"Drawing the Line" by Steven M. Wise

A Harvard professor says science itself proves that such animals as parrots, apes and elephants should be considered persons with legal rights.

Sep 4, 2002 | Is a parrot a person? How about a chimpanzee? Or a honeybee? Of course any kid can tell you that they're not. Only people are people. Animals are animals.

But Steven M. Wise says it's not that simple. In "Drawing the Line: Science and the Case for Animal Rights," he argues that science shows that some animals really are people. At least, they're legally entitled to be treated that way.

Drawing the Line: Science and the Case for Animal Rights

By Steven M. Wise

Perseus Books

336 pages

Nonfiction

Buy this book

Wise is a lawyer and well-known animal rights activist who teaches a course on animal rights law at Harvard University. In his previous book, "Rattling the Cage," he argued that chimpanzees and bonobos deserve protection as legal persons. Here he extends the argument, and asks whether seven different animals -- gorillas, orangutans, parrots, dolphins, elephants, dogs and honeybees -- are entitled to legal rights.

If your high school biology classes were anything like mine, you were taught that animals are instinct-driven automatons. If we think we see intelligence, reasoning, even emotion in animals, then we're anthropomorphizing. But Wise details scientific work that shows some animals' minds really do seem to work like our own. He thinks he can use these studies, combined with the legal principle of equality, as a crowbar to pry animal rights out of existing law.

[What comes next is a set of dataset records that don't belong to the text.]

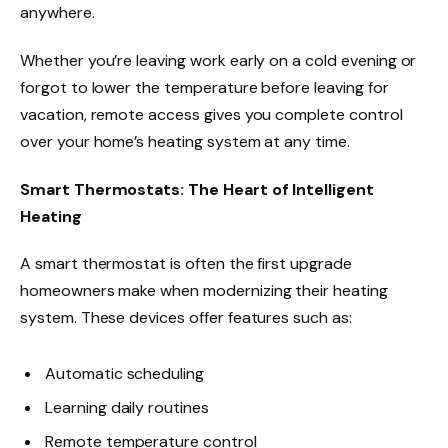
anywhere.
Whether you’re leaving work early on a cold evening or
forgot to lower the temperature before leaving for
vacation, remote access gives you complete control
over your home’s heating system at any time.
Smart Thermostats: The Heart of Intelligent
Heating
A smart thermostat is often the first upgrade
homeowners make when modernizing their heating
system. These devices offer features such as:
Automatic scheduling
Learning daily routines
Remote temperature control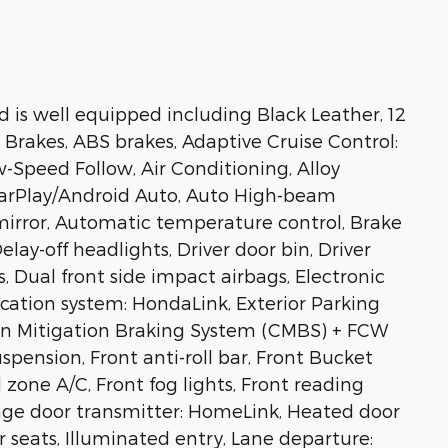
 is well equipped including Black Leather, 12
 Brakes, ABS brakes, Adaptive Cruise Control:
-Speed Follow, Air Conditioning, Alloy
CarPlay/Android Auto, Auto High-beam
irror, Automatic temperature control, Brake
lay-off headlights, Driver door bin, Driver
s, Dual front side impact airbags, Electronic
ation system: HondaLink, Exterior Parking
sion Mitigation Braking System (CMBS) + FCW
pension, Front anti-roll bar, Front Bucket
 zone A/C, Front fog lights, Front reading
rage door transmitter: HomeLink, Heated door
r seats, Illuminated entry, Lane departure: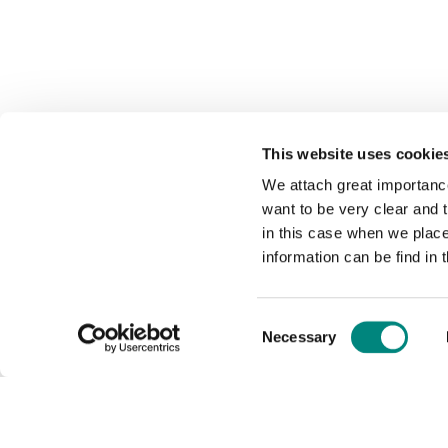
This website uses cookie
We attach great importance
want to be very clear and
in this case when we plac
information can be find in 
Consent
Necessary
Selection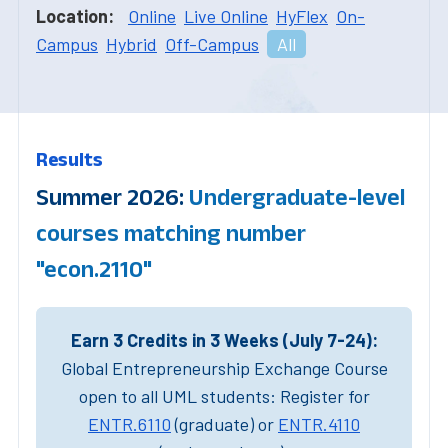
Location:
Online
Live Online
HyFlex
On-
Campus
Hybrid
Off-Campus
All
Results
Summer 2026:
Undergraduate-level
courses matching number
"econ.2110"
Earn 3 Credits in 3 Weeks (July 7-24):
Global Entrepreneurship Exchange Course
open to all UML students: Register for
ENTR.6110
(graduate) or
ENTR.4110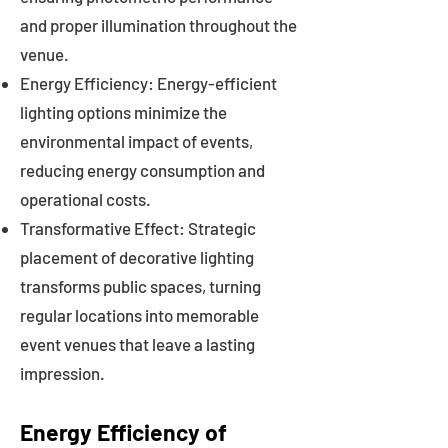
and proper illumination throughout the
venue.
Energy Efficiency: Energy-efficient
lighting options minimize the
environmental impact of events,
reducing energy consumption and
operational costs.
Transformative Effect: Strategic
placement of decorative lighting
transforms public spaces, turning
regular locations into memorable
event venues that leave a lasting
impression.
Energy Efficiency of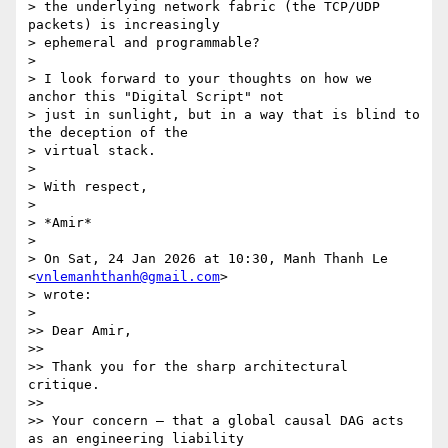
> the underlying network fabric (the TCP/UDP 
packets) is increasingly

> ephemeral and programmable?

>

> I look forward to your thoughts on how we 
anchor this "Digital Script" not

> just in sunlight, but in a way that is blind to 
the deception of the

> virtual stack.

>

> With respect,

>

> *Amir*

>

> On Sat, 24 Jan 2026 at 10:30, Manh Thanh Le 
<
vnlemanhthanh@gmail.com
>

> wrote:

>

>> Dear Amir,

>>

>> Thank you for the sharp architectural 
critique.

>>

>> Your concern — that a global causal DAG acts 
as an engineering liability
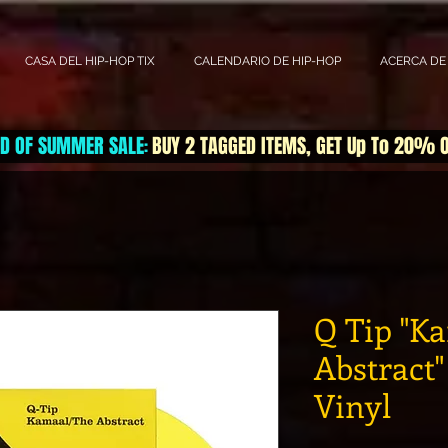
CASA DEL HIP-HOP TIX
CALENDARIO DE HIP-HOP
ACERCA DE
D OF SUMMER SALE
BUY 2 TAGGED ITEMS, GET Up To 20% 
:
Q Tip "K
Abstract"
Vinyl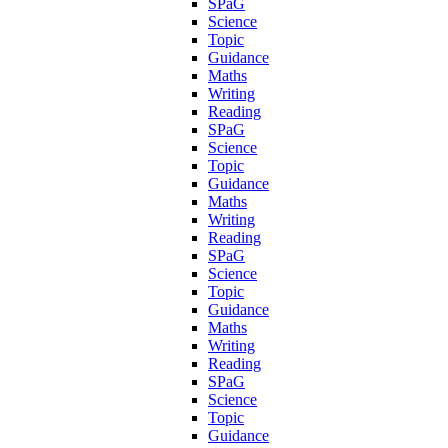
SPaG
Science
Topic
Guidance
Maths
Writing
Reading
SPaG
Science
Topic
Guidance
Maths
Writing
Reading
SPaG
Science
Topic
Guidance
Maths
Writing
Reading
SPaG
Science
Topic
Guidance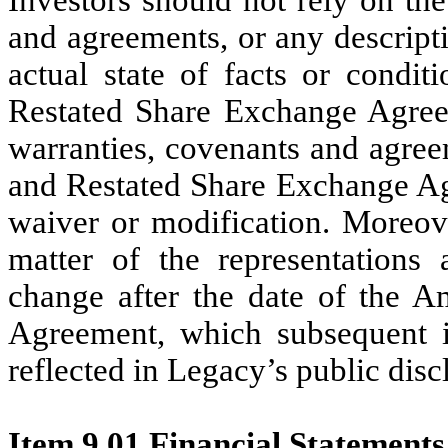
and agreements, or any descripti
actual state of facts or condi
Restated Share Exchange Agreeme
warranties, covenants and agre
and Restated Share Exchange Ag
waiver or modification. Moreove
matter of the representations
change after the date of the 
Agreement, which subsequent 
reflected in Legacy’s public disc
Item 9.01 Financial Statements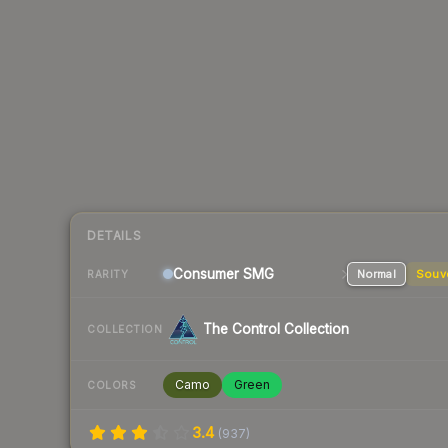
DETAILS
Consumer
SMG
Normal
Souv
RARITY
The Control Collection
COLLECTION
Camo
Green
COLORS
3.4
(
937
)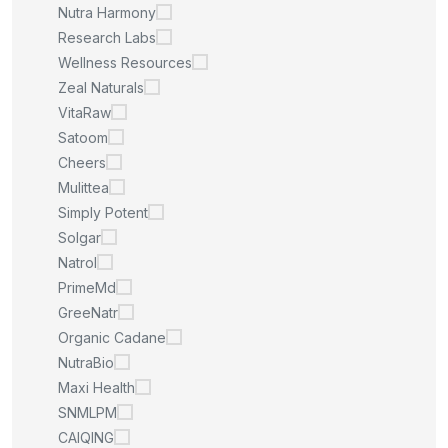
Nutra Harmony
Research Labs
Wellness Resources
Zeal Naturals
VitaRaw
Satoom
Cheers
Mulittea
Simply Potent
Solgar
Natrol
PrimeMd
GreeNatr
Organic Cadane
NutraBio
Maxi Health
SNMLPM
CAIQING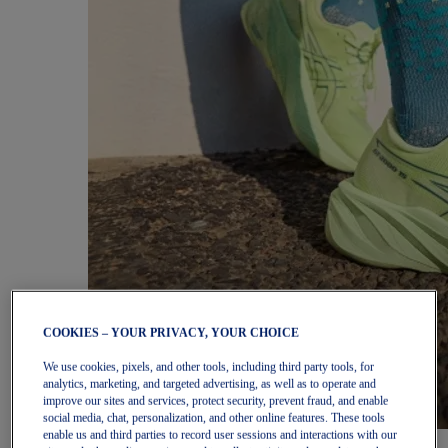
COOKIES – YOUR PRIVACY, YOUR CHOICE
We use cookies, pixels, and other tools, including third party tools, for
analytics, marketing, and targeted advertising, as well as to operate and
improve our sites and services, protect security, prevent fraud, and enable
social media, chat, personalization, and other online features. These tools
enable us and third parties to record user sessions and interactions with our
Women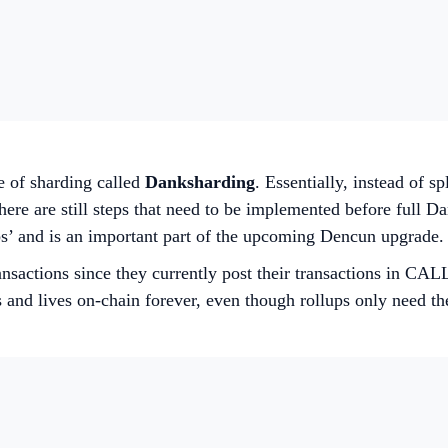
e of sharding called
Danksharding
. Essentially, instead of s
ere are still steps that need to be implemented before full D
bs’ and is an important part of the upcoming Dencun upgrade.
nsactions since they currently post their transactions in CA
and lives on-chain forever, even though rollups only need the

So what makes a person? Wise quotes legal scholars and philosophers to make the case that the defining aspect of a person is autonomy; a person can desire, reason and act. Wise argues that many animals have what he calls "practical autonomy," a quality that makes them much more like people than they are like things. The three-part test for practical autonomy he devises asks whether the animal 1) can desire something; 2) can intentionally act to fulfill those desires; and 3) knows that it's he, the animal, who is doing the desiring and the acting.

Seem simple? It's not. Concepts like intention and self-consciousness are maddeningly difficult to define, much less detect. Wise asks whether even his 4-year-old son, Christopher, has actually achieved the status of person. Does he have intentions and act on them? Does he have a sense of self? The kid passes, but it's closer than you'd expect. If Christopher had been 1 year old when Wise asked the question, he might have been judged less worthy of personhood than an adult parrot.

Psychologists and animal behaviorists use a number of tests to try to detect various kinds of mental activity (and then argue among themselves about what the results mean). For instance, does the child or animal recognize itself in the mirror? Kids do this from about the age of 6 months. All of the adult apes are good at it, but it's not as clear whether other animals recognize themselves.

Another basic test is for "object-permanence" -- does the child or chimp understand that an object placed under a cup still exists even when it's out of sight? Kids as young as 4 months may do this. So does Alex, an African gray parrot, who isn't fooled when a hidden nut is transferred from one container to another.

Does the subject possess a "theory of mind" -- in other words, does it seem to understand that other creatures have their own points of view and mental processes? It won't surprise dog owners that dogs are good at this one. A dog playing fetch with a human who intentionally turns his back will put the ball down in front of the person. The dog seems to understand that the human has to see the ball before he'll throw it.